Recorded data:
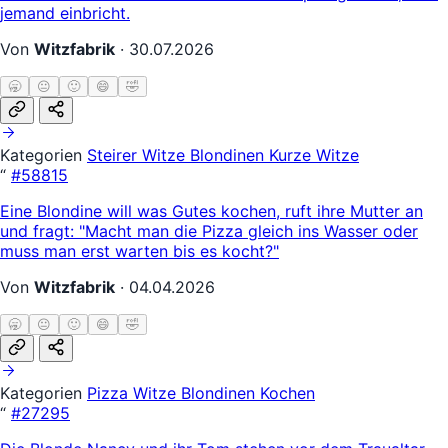
jemand einbricht.
Von
Witzfabrik
·
30.07.2026
🥱
😐
🙂
😄
🤣
Kategorien
Steirer Witze
Blondinen
Kurze Witze
“
#58815
Eine Blondine will was Gutes kochen, ruft ihre Mutter an
und fragt: "Macht man die Pizza gleich ins Wasser oder
muss man erst warten bis es kocht?"
Von
Witzfabrik
·
04.04.2026
🥱
😐
🙂
😄
🤣
Kategorien
Pizza Witze
Blondinen
Kochen
“
#27295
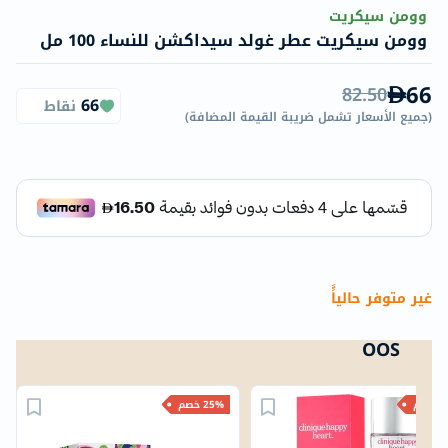
وومن سيكريت
وومن سيكريت عطر غولد سيداكشن للنساء 100 مل
66
82.50
66
نقاط
(
جميع الأسعار تشمل ضريبة القيمة المضافة
)
غير متوفر حالياًً
OOS
خصم
25% خصم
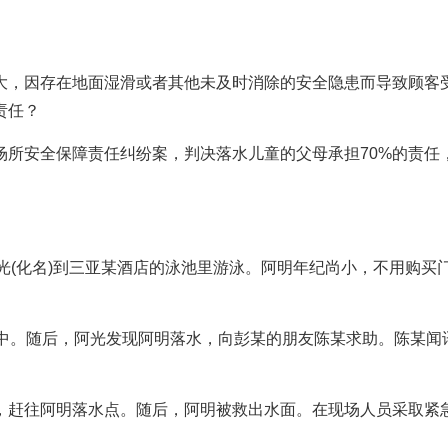
大，因存在地面湿滑或者其他未及时消除的安全隐患而导致顾客
责任？
场所安全保障责任纠纷案，判决落水儿童的父母承担70%的责任
阿光(化名)到三亚某酒店的泳池里游泳。阿明年纪尚小，不用购买
水中。随后，阿光发现阿明落水，向彭某的朋友陈某求助。陈某闻
，赶往阿明落水点。随后，阿明被救出水面。在现场人员采取紧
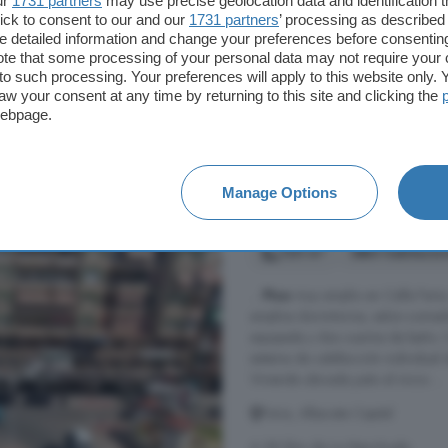
ur
1731 partners
may use precise geolocation data and identification 
ick to consent to our and our
1731 partners
’ processing as described 
2° planta
Ascensor
C
detailed information and change your preferences before consenting
Terraza
te that some processing of your personal data may not require your 
t to such processing. Your preferences will apply to this website only
aw your consent at any time by returning to this site and clicking the
webpage.
790 €
Manage Options
Feria, Albacete Capit
120 m²
4 habitacio
...
Piso
muy amplio en Calle Feria.
amplios dormitorios, salon-comed
equipada y dos cuartos de baño. Ca
sistema de calefacción individual
Vivienda ubicada justo al inicio ...
Feria, Albacete Capital
A 38.3km de La Manchuela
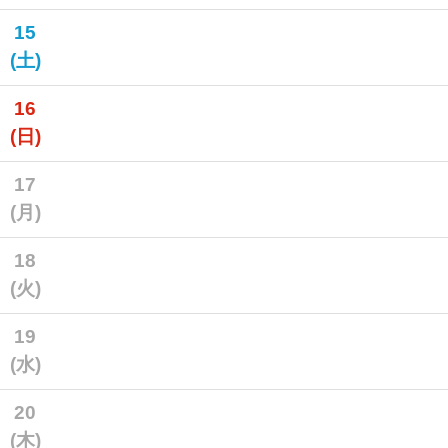
15
(土)
16
(日)
17
(月)
18
(火)
19
(水)
20
(木)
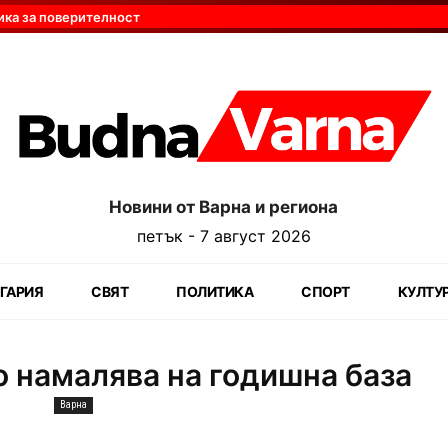
ика за поверителност
Новини от Варна и региона
петък - 7 август 2026
ГАРИЯ
СВЯТ
ПОЛИТИКА
СПОРТ
КУЛТУ
 намалява на годишна база
Варна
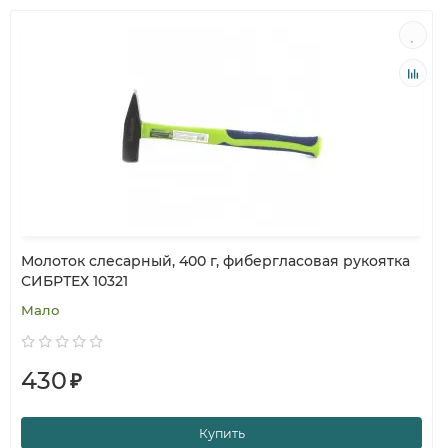
Молоток слесарный, 400 г, фибергласовая рукоятка
СИБРТЕХ 10321
Мало
430
₽
Купить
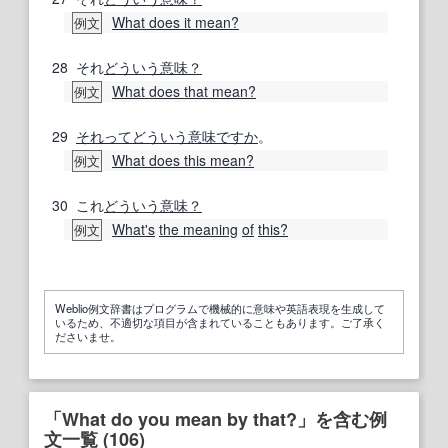
What does it mean?
例文
28
それ
どういう意味？
What does that mean?
例文
29
それってどういう意味ですか
。
What does this mean?
例文
30
これ
どういう意味？
What's
the meaning
of
this?
例文
Weblio例文辞書はプログラムで機械的に意味や英語表現を生成して
いるため、不適切な項目が含まれていることもあります。ご了承く
ださいませ。
「What do you mean by that?」を含む例
文一覧 (106)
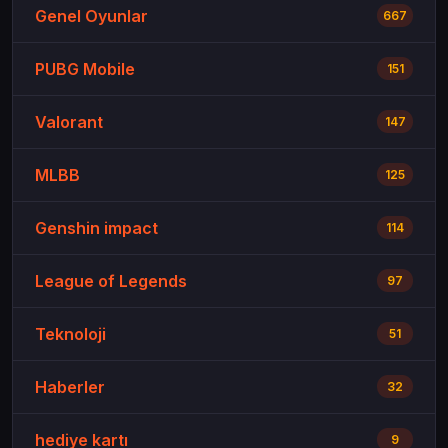
Genel Oyunlar
667
PUBG Mobile
151
Valorant
147
MLBB
125
Genshin impact
114
League of Legends
97
Teknoloji
51
Haberler
32
hediye kartı
9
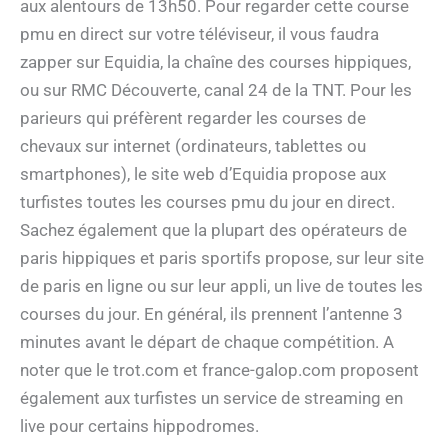
aux alentours de 13h50. Pour regarder cette course
pmu en direct sur votre téléviseur, il vous faudra
zapper sur Equidia, la chaîne des courses hippiques,
ou sur RMC Découverte, canal 24 de la TNT. Pour les
parieurs qui préfèrent regarder les courses de
chevaux sur internet (ordinateurs, tablettes ou
smartphones), le site web d’Equidia propose aux
turfistes toutes les courses pmu du jour en direct.
Sachez également que la plupart des opérateurs de
paris hippiques et paris sportifs propose, sur leur site
de paris en ligne ou sur leur appli, un live de toutes les
courses du jour. En général, ils prennent l’antenne 3
minutes avant le départ de chaque compétition. A
noter que le trot.com et france-galop.com proposent
également aux turfistes un service de streaming en
live pour certains hippodromes.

#### Problem
In the records above, some lines hold the word "Equidia". Say how many, and nothing more.

#### Task answer
2